This test fire will continue for another three days while the final test will be done on November 9.
"The indigenously-designed and developed missile with a strike range of 1,000 km was test launched from a specially-designed launcher at 10.30 a.m. earlier today from the launch complex-3 of the ITR, Defence Research and Development Organisation (DRDO)," sources said.
Nirbhay missile, with a turbo-fan engine, is guided by a highly advanced inertial navigation system. Capable of carrying 24 kinds of war weapons, the missile is able to target multiple places simultaneously.
"After the missile achieves a designated altitude and velocity, the booster motor is separated and the torfan engine automatically switches on taking over further propulsion," the DRDO sources added.
Mid-way in its flight, the missiles wings open up by the commands generated by the sophisticated on board computer for stabilising the flight path. The missile is tracked with the help of ground based radars and its health parameters are monitored by indigenous telemetry stations by team of professionals from DRDOs ITR and LRDE (Electronics & Radar Development Establishment).

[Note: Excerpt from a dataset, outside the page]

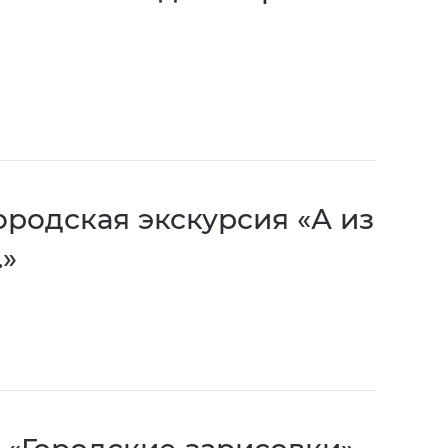
ородская экскурсия «А из
…»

The maiden test flight of Nirbhay was held on March 12, 2013 that had to be terminated mid way for safety reasons due to malfunction of a component, sources said. However, the second launch was on October 17, 2014 which was successful.
Following that, the next trial was conducted on October 16, 2015, which then had to be aborted after 20 minutes of its launch. The missile was also test fired last time in December, 2016. There were reports that the test had failed even though there was no official confirmation on the reports. All these trials were conducted from same defence base.
Coming to the features, the 'Nirbhay' missile is a six-metre long two-stage missile that can strike a target 1,000 km away. With a diameter of 0.52 m and wing span of 2.7 m, it weighs around 1,500 kg and can carry warheads up to 200 kg. Comparable with America's Tomahawk missile as far as the stealth capability, it can cruise at a speed of Mach 0.8.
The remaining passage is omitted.